Act meant to protect debtors

The National Credit Act was enacted to ensure debtors were treated with respect and were allowed to settle credit agreements.

The National Credit Act was enacted to ensure debtors were treated with respect and were allowed to settle credit agreements.

Nowhere does it allow debt collectors to demand payment for services not rendered. But IC Clark Attorneys and Conveyancers still does.

Just a month after implementation of the NCA, Zenoyise Madikwa received a letter from an attorney representing Commercial Park Private School, demanding R9420. This was seven months after her daughter deregistered from the school, said Madikwa.

Madikwa denied owing Commercial Park anything, but the attorneys insisted they were instructed to demand this year's fees.

"This is abuse of the law and those who get scared at the sight a letter of demand from lawyers are bound to fall victim," she said.

The attorneys sent a notice in terms of Section 129 of the act, which is used to notify a consumer in debt to pay the account or make arrangements with the agents, or the service provider, alternatively to face legal action.

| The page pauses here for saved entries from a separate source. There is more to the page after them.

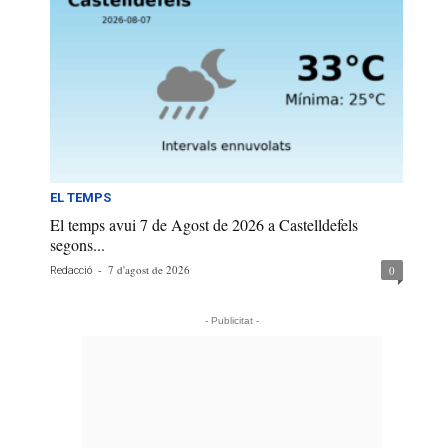
EL TEMPS
El temps avui 7 de Agost de 2026 a Castelldefels
segons...
-
7 d'agost de 2026
0
Redacció
- Publicitat -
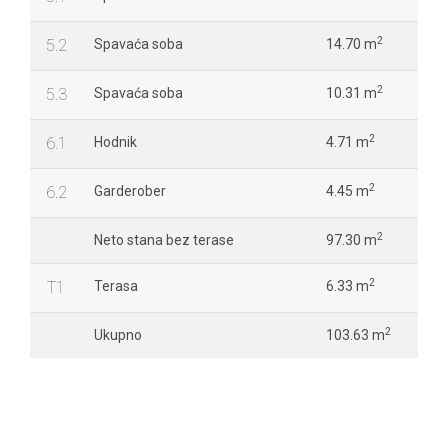
2
5.2
Spavaća soba
14.70 m
2
5.3
Spavaća soba
10.31 m
2
6.1
Hodnik
4.71 m
2
6.2
Garderober
4.45 m
2
Neto stana bez terase
97.30 m
2
T1
Terasa
6.33 m
2
Ukupno
103.63 m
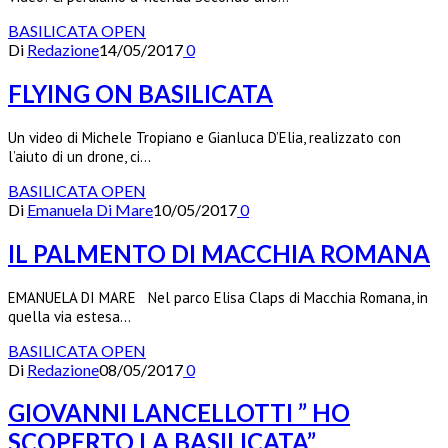
BASILICATA OPEN
Di
Redazione
14/05/2017
0
FLYING ON BASILICATA
Un video di Michele Tropiano e Gianluca D’Elia, realizzato con
l’aiuto di un drone, ci…
BASILICATA OPEN
Di
Emanuela Di Mare
10/05/2017
0
IL PALMENTO DI MACCHIA ROMANA
EMANUELA DI MARE Nel parco Elisa Claps di Macchia Romana, in
quella via estesa…
BASILICATA OPEN
Di
Redazione
08/05/2017
0
GIOVANNI LANCELLOTTI ” HO
SCOPERTO LA BASILICATA”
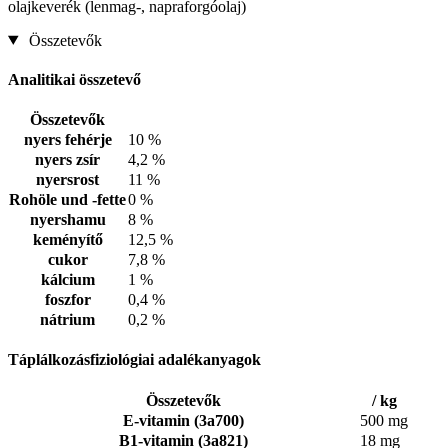
olajkeverék (lenmag-, napraforgóolaj)
Összetevők
Analitikai összetevő
Összetevők
nyers fehérje
10 %
nyers zsír
4,2 %
nyersrost
11 %
Rohöle und -fette
0 %
nyershamu
8 %
keményítő
12,5 %
cukor
7,8 %
kálcium
1 %
foszfor
0,4 %
nátrium
0,2 %
Táplálkozásfiziológiai adalékanyagok
Összetevők
/ kg
E-vitamin (3a700)
500 mg
B1-vitamin (3a821)
18 mg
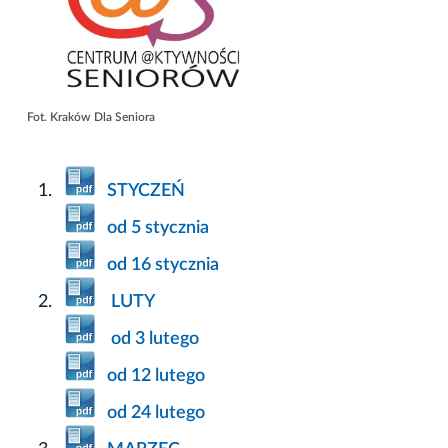
Fot. Kraków Dla Seniora
STYCZEŃ
od 5 stycznia
od 16 stycznia
LUTY
od 3 lutego
od 12 lutego
od 24 lutego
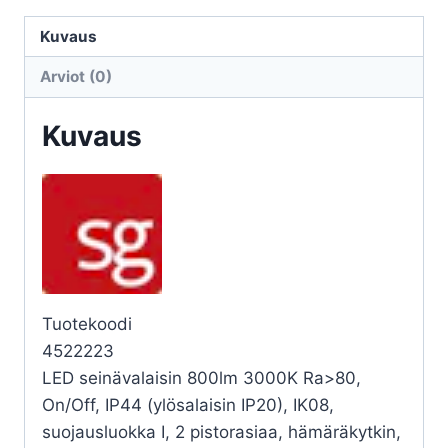
SPIKE
1100
Kuvaus
11,5W
Arviot (0)
2PR
HK
Kuvaus
GR
määrä
Tuotekoodi
4522223
LED seinävalaisin 800lm 3000K Ra>80,
On/Off, IP44 (ylösalaisin IP20), IK08,
suojausluokka I, 2 pistorasiaa, hämäräkytkin,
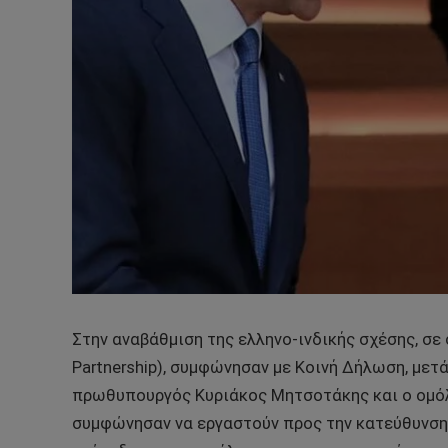
Στην αναβάθμιση της ελληνο-ινδικής σχέσης, σε 
Partnership), συμφώνησαν με Κοινή Δήλωση, μετ
πρωθυπουργός Κυριάκος Μητσοτάκης και ο ομόλ
συμφώνησαν να εργαστούν προς την κατεύθυνση 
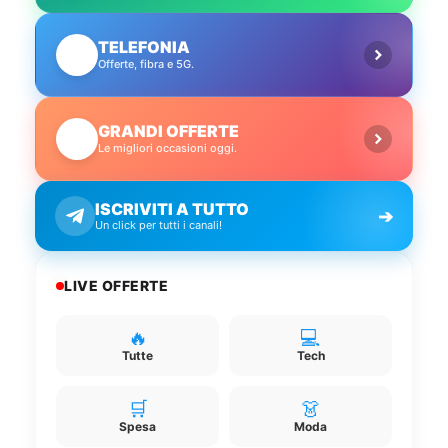
TELEFONIA
📱
Offerte, fibra e 5G.
GRANDI OFFERTE
🔥
Le migliori occasioni oggi.
ISCRIVITI A TUTTO
➔
Un click per tutti i canali!
LIVE OFFERTE
🔥
💻
Tutte
Tech
🛒
👗
Spesa
Moda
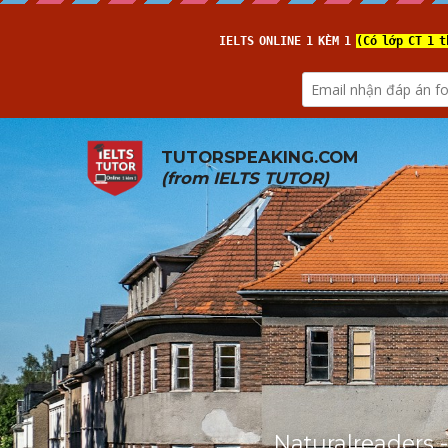
TUTORSPEAKING.COM
(from 
IELTS TUTOR
)
Naturalreaders 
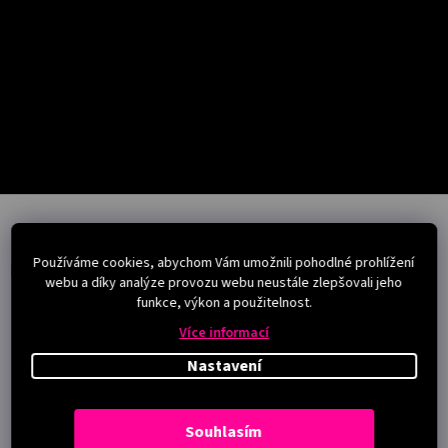
Salony
Přihlášení
Z
á
p
Používáme cookies, abychom Vám umožnili pohodlné prohlížení
a
Instagram
webu a díky analýze provozu webu neustále zlepšovali jeho
t
funkce, výkon a použitelnost.
í
Více informací
Nastavení
Souhlasím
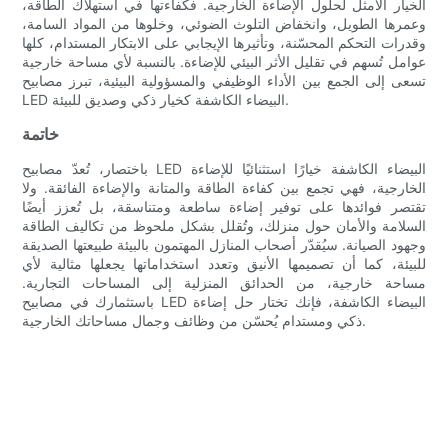
الخيار الأمثل لحلول الإضاءة الخارجية. فكفاءتها في استهلاك الطاقة،
وعمرها الطويل، وانخفاض التلوث الضوئي، وخلوها من المواد السامة،
وقدرات التحكم المحسّنة، وتأثيرها الإيجابي على الابتكار المستدام، كلها
عوامل تُسهم في تقليل الأثر البيئي للإضاءة. بالنسبة لأي مساحة خارجية
تسعى إلى الجمع بين الأداء الوظيفي والمسؤولية البيئية، تبرز مصابيح
LED البيضاء الكاشفة كخيار ذكي وصديق للبيئة.
خاتمة
باختصار، تُعدّ مصابيح LED البيضاء الكاشفة خيارًا استثنائيًا للإضاءة
الخارجية، فهي تجمع بين كفاءة الطاقة والمتانة والإضاءة الفائقة. ولا
تقتصر فوائدها على توفير إضاءة ساطعة ومتناسقة، بل تُعزز أيضًا
السلامة والأمان حول منزلك، وتُقلل بشكل ملحوظ من تكاليف الطاقة
وجهود الصيانة. سيُقدّر أصحاب المنازل المهتمون بالبيئة طبيعتها الصديقة
للبيئة، كما أن تصميمها الأنيق وتعدد استخداماتها يجعلها مثالية لأي
مساحة خارجية، من الحدائق المنزلية إلى المساحات التجارية.
باستثمارك في مصابيح LED البيضاء الكاشفة، فإنك تختار حل إضاءة
ذكي ومستدام يُحسّن من وظائف وجمال مساحاتك الخارجية.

Madikwa said any person who did not know his or her rights would feel threatened by such a letter. They also threatened to refer her to a credit bureau for not paying.

"I am sure the NCA is trying to stop abuse of the law by debt collectors," she said.

The head of Commercial Park Private School, who introduced herself only as Mrs Chetty, said she had not instructed any law firm to demand payment from Madikwa. She said she would not have done so as Madikwa's child was not registered with her school for this academic year.

IC Clark Attorneys had still not responded by the time of going to press.